[REQUIRED ACTION] Restate word for word the entries below, starting at the line with "all'utilizzo del" and ending at the line with "нтроль сохранения территориальной целостности". Keep both end lines and omit the pictures.
GIVEN RECORDS START
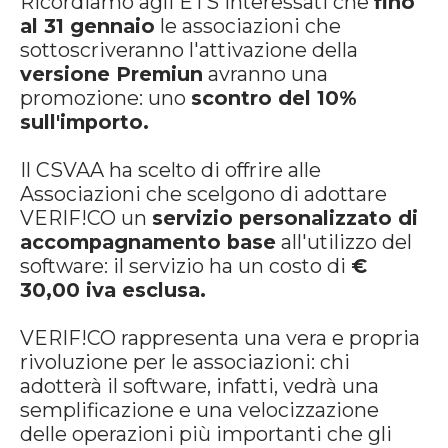
Ricordiamo agli ETS interessati che
fino
al 31 gennaio
le associazioni che
sottoscriveranno l'attivazione della
versione Premiun
avranno una
promozione: uno
scontro del 10%
sull'importo.
Il CSVAA ha scelto di offrire alle
Associazioni che scelgono di adottare
VERIF!CO un
servizio personalizzato di
accompagnamento base
all'utilizzo del
software: il servizio ha un costo di
€
30,00 iva esclusa.
VERIF!CO rappresenta una vera e propria
rivoluzione per le associazioni: chi
adotterà il software, infatti, vedrà una
semplificazione e una velocizzazione
delle operazioni più importanti che gli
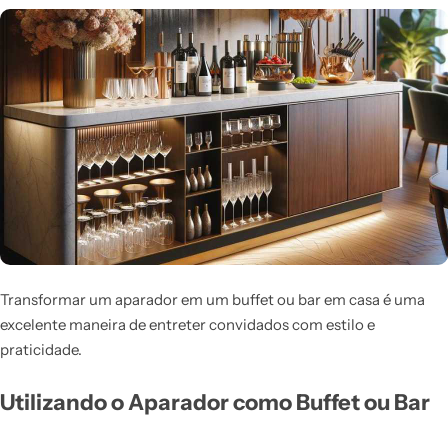
Transformar um aparador em um buffet ou bar em casa é uma
excelente maneira de entreter convidados com estilo e
praticidade.
Utilizando o Aparador como Buffet ou Bar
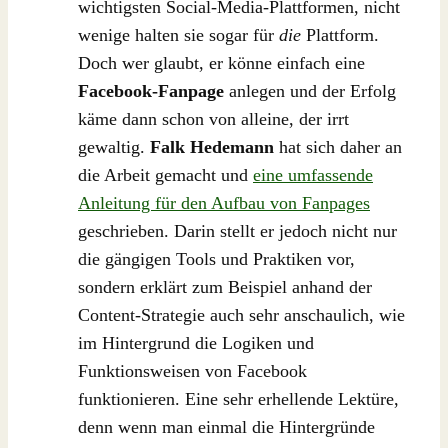
wichtigsten Social-Media-Plattformen, nicht
wenige halten sie sogar für
die
Plattform.
Doch wer glaubt, er könne einfach eine
Facebook-Fanpage
anlegen und der Erfolg
käme dann schon von alleine, der irrt
gewaltig.
Falk Hedemann
hat sich daher an
die Arbeit gemacht und
eine umfassende
Anleitung für den Aufbau von Fanpages
geschrieben. Darin stellt er jedoch nicht nur
die gängigen Tools und Praktiken vor,
sondern erklärt zum Beispiel anhand der
Content-Strategie auch sehr anschaulich, wie
im Hintergrund die Logiken und
Funktionsweisen von Facebook
funktionieren. Eine sehr erhellende Lektüre,
denn wenn man einmal die Hintergründe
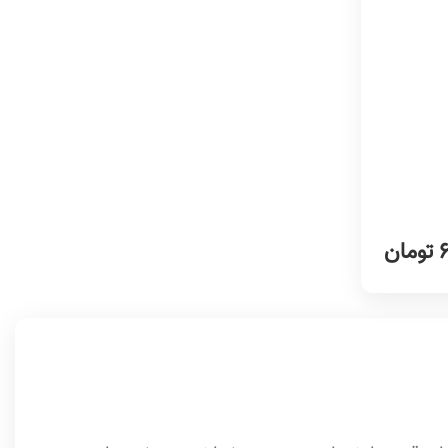
تومان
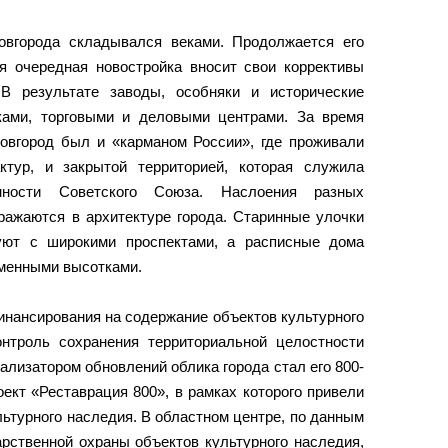
овгорода складывался веками. Продолжается его
я очередная новостройка вносит свои коррективы
В результате заводы, особняки и исторические
ками, торговыми и деловыми центрами. За время
овгород был и «карманом России», где проживали
ктур, и закрытой территорией, которая служила
нности Советского Союза. Наслоения разных
ражаются в архитектуре города. Старинные улочки
вуют с широкими проспектами, а расписные дома
еменными высотками.
инансирования на содержание объектов культурного
нтроль сохранения территориальной целостности
тализатором обновлений облика города стал его 800-
ект «Реставрация 800», в рамках которого привели
льтурного наследия. В областном центре, по данным
арственной охраны объектов культурного наследия,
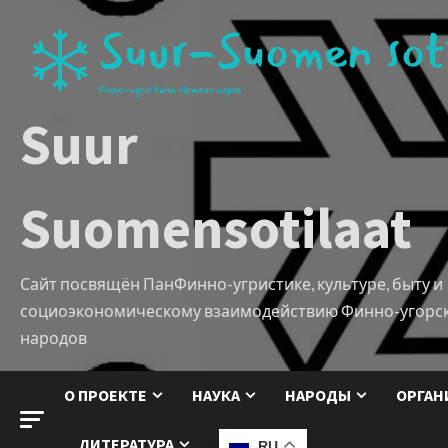
Suur
Suomensotilaat
Сайт посвящён ПанФинно-угристике, культуре, быту и
социоэкономическому взаимодействию Финно-угорс
народов
О ПРОЕКТЕ
НАУКА
НАРОДЫ
ОРГАН
ЛИТЕРАТУРА
RU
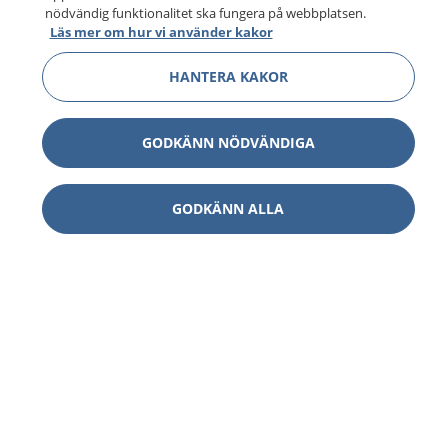
nödvändig funktionalitet ska fungera på webbplatsen.
Läs mer om hur vi använder kakor
HANTERA KAKOR
GODKÄNN NÖDVÄNDIGA
GODKÄNN ALLA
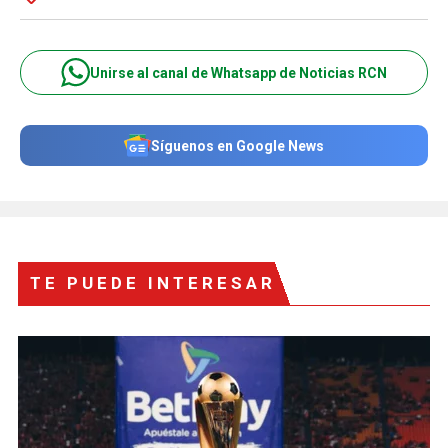
Unirse al canal de Whatsapp de Noticias RCN
Síguenos en Google News
TE PUEDE INTERESAR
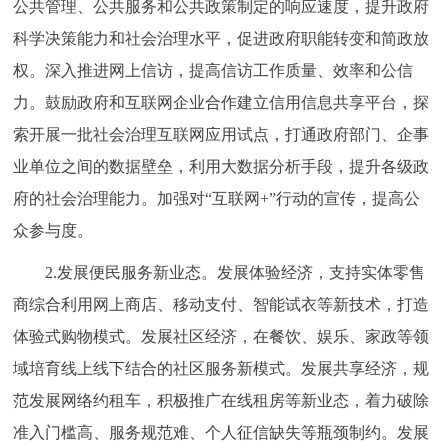
公共管理、公共服务和公共政策制定的响应速度，提升政府
科学决策能力和社会治理水平，促进政府职能转变和简政放
权。深入推进网上信访，提高信访工作质量、效率和公信
力。鼓励政府和互联网企业合作建立信用信息共享平台，探
索开展一批社会治理互联网应用试点，打通政府部门、企事
业单位之间的数据壁垒，利用大数据分析手段，提升各级政
府的社会治理能力。加强对“互联网+”行动的宣传，提高公
众参与度。
2.发展便民服务新业态。发展体验经济，支持实体零售
商综合利用网上商店、移动支付、智能试衣等新技术，打造
体验式购物模式。发展社区经济，在餐饮、娱乐、家政等领
域培育线上线下结合的社区服务新模式。发展共享经济，规
范发展网络约租车，积极推广在线租房等新业态，着力破除
准入门槛高、服务规范难、个人征信缺失等瓶颈制约。发展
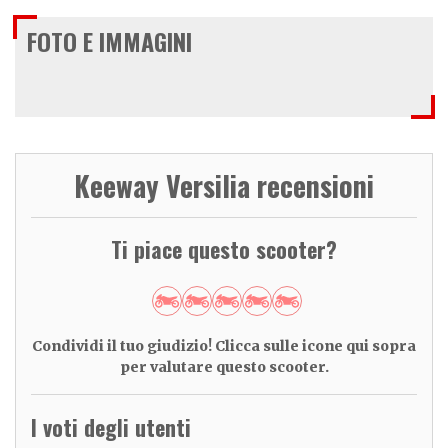
FOTO E IMMAGINI
Keeway Versilia recensioni
Ti piace questo scooter?
Condividi il tuo giudizio! Clicca sulle icone qui sopra
per valutare questo scooter.
I voti degli utenti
GIVEN RECORDS END
[OUTPUT FOR THIS TASK]
all'utilizzo del
software: il servizio ha un costo di
€
30,00 iva esclusa.
VERIF!CO rappresenta una vera e propria
rivoluzione per le associazioni: chi
adotterà il software, infatti, vedrà una
semplificazione e una velocizzazione
delle operazioni più importanti che gli
Transformar um aparador em um buffet ou bar em casa é uma
excelente maneira de entreter convidados com estilo e
praticidade.
Utilizando o Aparador como Buffet ou Bar
wichtigsten Social-Media-Plattformen, nicht
wenige halten sie sogar für
die
Plattform.
Doch wer glaubt, er könne einfach eine
Facebook-Fanpage
anlegen und der Erfolg
käme dann schon von alleine, der irrt
gewaltig.
Falk Hedemann
hat sich daher an
die Arbeit gemacht und
eine umfassende
Anleitung für den Aufbau von Fanpages
geschrieben. Darin stellt er jedoch nicht nur
die gängigen Tools und Praktiken vor,
sondern erklärt zum Beispiel anhand der
Content-Strategie auch sehr anschaulich, wie
im Hintergrund die Logiken und
Funktionsweisen von Facebook
funktionieren. Eine sehr erhellende Lektüre,
denn wenn man einmal die Hintergründe
تومان
овгорода складывался веками. Продолжается его
я очередная новостройка вносит свои коррективы
В результате заводы, особняки и исторические
ками, торговыми и деловыми центрами. За время
овгород был и «карманом России», где проживали
ктур, и закрытой территорией, которая служила
нности Советского Союза. Наслоения разных
ражаются в архитектуре города. Старинные улочки
вуют с широкими проспектами, а расписные дома
еменными высотками.
инансирования на содержание объектов культурного
нтроль сохранения территориальной целостности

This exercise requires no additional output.